The overwhelming majority migrate to Gulf states. Migrant domestic and unskilled workers, whether documented or irregular, are at risk of trafficking.  Trafficking can happen during the recruitment process, in transit and at the destination. For instance, due to state-imposed regulatory requirements such as the family background report, women use irregular channels to migrate, making them undocumented workers susceptible to trafficking.

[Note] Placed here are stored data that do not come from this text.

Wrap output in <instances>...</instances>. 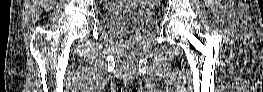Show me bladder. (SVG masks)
<instances>
[{"instance_id":"bladder-1","label":"bladder","mask_w":263,"mask_h":92,"mask_svg":"<svg viewBox=\"0 0 263 92\" xmlns=\"http://www.w3.org/2000/svg\"><path fill=\"white\" fill-rule=\"evenodd\" d=\"M106 28L120 36L140 35L153 28L155 17L148 8L112 9L104 12Z\"/></svg>"}]
</instances>
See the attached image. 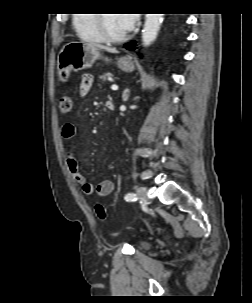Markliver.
Here are the masks:
<instances>
[{"label":"liver","mask_w":252,"mask_h":303,"mask_svg":"<svg viewBox=\"0 0 252 303\" xmlns=\"http://www.w3.org/2000/svg\"><path fill=\"white\" fill-rule=\"evenodd\" d=\"M90 44L92 46H95L96 48L104 49V50H106L107 52H110V53H116L117 52V50L115 48H110V47H106V46L95 44V43H90Z\"/></svg>","instance_id":"obj_1"}]
</instances>
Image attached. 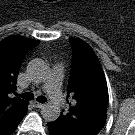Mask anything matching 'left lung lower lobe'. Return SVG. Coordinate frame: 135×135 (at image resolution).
Wrapping results in <instances>:
<instances>
[{
  "label": "left lung lower lobe",
  "instance_id": "0a47b994",
  "mask_svg": "<svg viewBox=\"0 0 135 135\" xmlns=\"http://www.w3.org/2000/svg\"><path fill=\"white\" fill-rule=\"evenodd\" d=\"M48 130L50 135H77L67 130L66 128L60 126L55 121L48 123Z\"/></svg>",
  "mask_w": 135,
  "mask_h": 135
}]
</instances>
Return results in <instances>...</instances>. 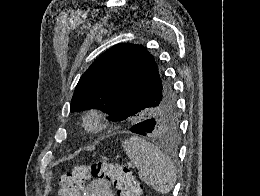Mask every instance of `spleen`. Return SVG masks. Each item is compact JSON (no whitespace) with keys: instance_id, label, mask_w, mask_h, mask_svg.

Forced labour comes within the definition of trafficking. Domestic workers who work in private places where labour laws do not apply are subject to exploitative work conditions.  Complaints made to the Sri Lanka Bureau of Foreign Employment show evidence of modern-day slavery-forced labour, non-payment or underpayment of contracted wages, forced prostitution. A common practice is the withholding of the passport and work permit by the employer curtailing movement, one way of sex trafficking. The majority of complaints in the period 2015-2018 were from female domestic workers followed by unskilled workers.

While slave-like conditions are prevalent in West Asian countries, women are trafficked into other countries too.

Kavita met Michael, a tourist, while she was working in a private company. He promised her a job in Singapore for a monthly salary of $300 with all facilities, time off and travel with his family. He paid the airfare and took her to Singapore to his house. But soon, she realized that he had duped her. Michael took her passport as soon as she arrived. She had to work seven days a week, at least 12 hours a day, sometimes more, even when she was sick. Michael paid her only US$100 a month, not the promised amount. She became a virtual prisoner.

Women migrate due to poverty, discrimination, indebtedness, lack of opportunities for upward mobility, problems with the spouse, domestic violence, family welfare and a better life. Traffickers prey on their vulnerability, capitalise on their eagerness to migrate, and ignorance.

Women from Thailand, Nepal, China, the Philippines, India, the former USSR and Russia are trafficked for sexual exploitation. They are usually found in spas, karaoke bars, massage parlours and high-end hotels.

The first prosecution in Sri Lanka on charges of human trafficking under the Penal Code (Amendment) Act, No. 16 of 2006 involves the trafficking of women from Uzebekstan.

Republic of Sri Lanka v. T.T. Banu and others

An Uzbek national married to a Sri Lankan woman had brought two Uzbek women to Sri Lanka promising them employment at a restaurant. On arrival, their passports had been confiscated and subsequently forced into prostitution. They were taken to hotels, houses and brothels by prior arrangement. One of these was a brothel located in a shopping complex in Colombo that was raided by the police. Inquiries by the Immigration Department and police concluded that the victims had been trafficked for prostitution.

The verdict was given in 2011.

Source: UNDOC.

[1]Pseudonyms have been used to protect the identity.